Adversaries with Limited Information in the Friedkin--Johnsen Model
- URL: http://arxiv.org/abs/2306.10313v2
- Date: Tue, 12 Sep 2023 19:05:59 GMT
- Title: Adversaries with Limited Information in the Friedkin--Johnsen Model
- Authors: Sijing Tu, Stefan Neumann, Aristides Gionis
- Abstract summary: In recent years, online social networks have been the target of adversaries who seek to introduce discord into societies.
We present approximation algorithms for detecting a small set of users who are highly influential for the disagreement and polarization in the network.
- Score: 25.89905526128351
- License: http://arxiv.org/licenses/nonexclusive-distrib/1.0/
- Abstract: In recent years, online social networks have been the target of adversaries
who seek to introduce discord into societies, to undermine democracies and to
destabilize communities. Often the goal is not to favor a certain side of a
conflict but to increase disagreement and polarization. To get a mathematical
understanding of such attacks, researchers use opinion-formation models from
sociology, such as the Friedkin--Johnsen model, and formally study how much
discord the adversary can produce when altering the opinions for only a small
set of users. In this line of work, it is commonly assumed that the adversary
has full knowledge about the network topology and the opinions of all users.

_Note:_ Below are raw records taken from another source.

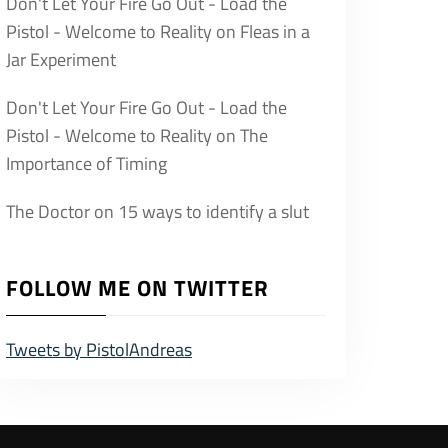
Don't Let Your Fire Go Out - Load the
Pistol - Welcome to Reality
on
Fleas in a
Jar Experiment
Don't Let Your Fire Go Out - Load the
Pistol - Welcome to Reality
on
The
Importance of Timing
The Doctor
on
15 ways to identify a slut
FOLLOW ME ON TWITTER
Tweets by PistolAndreas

However, the latter assumption is often unrealistic in practice, where user
opinions are not available or simply difficult to estimate accurately.

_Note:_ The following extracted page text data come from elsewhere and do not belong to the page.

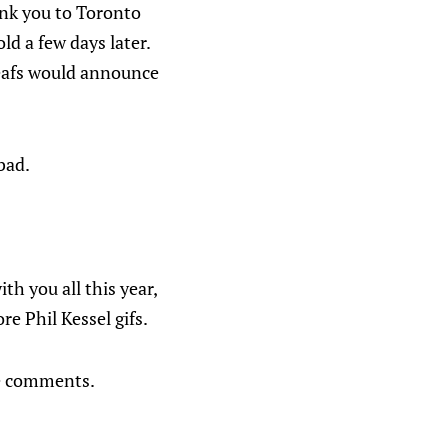
ank you to Toronto
d a few days later.
Leafs would announce
bad.
th you all this year,
e Phil Kessel gifs.
he comments.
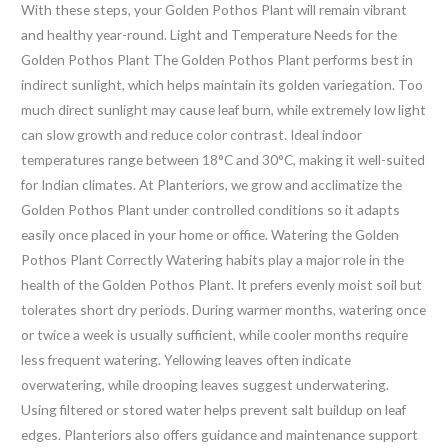
With these steps, your Golden Pothos Plant will remain vibrant
and healthy year-round. Light and Temperature Needs for the
Golden Pothos Plant The Golden Pothos Plant performs best in
indirect sunlight, which helps maintain its golden variegation. Too
much direct sunlight may cause leaf burn, while extremely low light
can slow growth and reduce color contrast. Ideal indoor
temperatures range between 18°C and 30°C, making it well-suited
for Indian climates. At Planteriors, we grow and acclimatize the
Golden Pothos Plant under controlled conditions so it adapts
easily once placed in your home or office. Watering the Golden
Pothos Plant Correctly Watering habits play a major role in the
health of the Golden Pothos Plant. It prefers evenly moist soil but
tolerates short dry periods. During warmer months, watering once
or twice a week is usually sufficient, while cooler months require
less frequent watering. Yellowing leaves often indicate
overwatering, while drooping leaves suggest underwatering.
Using filtered or stored water helps prevent salt buildup on leaf
edges. Planteriors also offers guidance and maintenance support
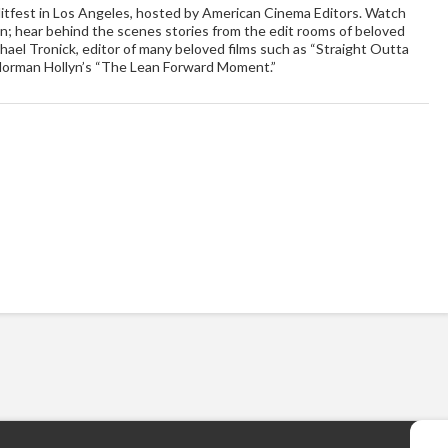
ditfest in Los Angeles, hosted by American Cinema Editors. Watch
on; hear behind the scenes stories from the edit rooms of beloved
hael Tronick, editor of many beloved films such as “Straight Outta
Norman Hollyn’s “The Lean Forward Moment.”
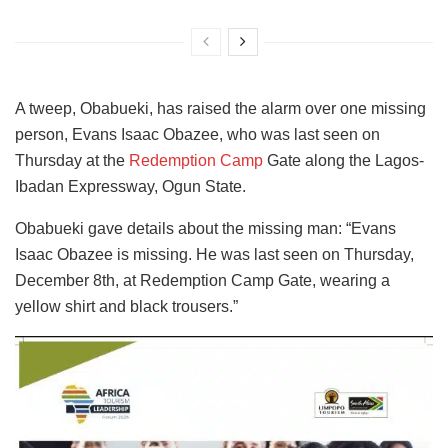
A tweep, Obabueki, has raised the alarm over one missing
person, Evans Isaac Obazee, who was last seen on
Thursday at the
Redemption Camp
Gate along the Lagos-
Ibadan Expressway, Ogun State.
Obabueki gave details about the missing man: “Evans
Isaac Obazee is missing. He was last seen on Thursday,
December 8th, at Redemption Camp Gate, wearing a
yellow shirt and black trousers.”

To address this concern, we raise the following question: Can an attacker sow
discord in a social network, even when only the network topology is known? We
answer this question affirmatively. We present approximation algorithms for
detecting a small set of users who are highly influential for the disagreement
and polarization in the network. We show that when the adversary radicalizes
these users and if the initial disagreement/polarization in the network is not
very high, then our method gives a constant-factor approximation on the setting
when the user opinions are known. To find the set of influential users, we
provide a novel approximation algorithm for a variant of MaxCut in graphs with
positive and negative edge weights. We experimentally evaluate our methods,
which have access only to the network topology, and we find that they have
similar performance as methods that have access to the network topology and all
user opinions. We further present an NP-hardness proof, which was an open
question by Chen and Racz [IEEE Trans. Netw. Sci. Eng., 2021].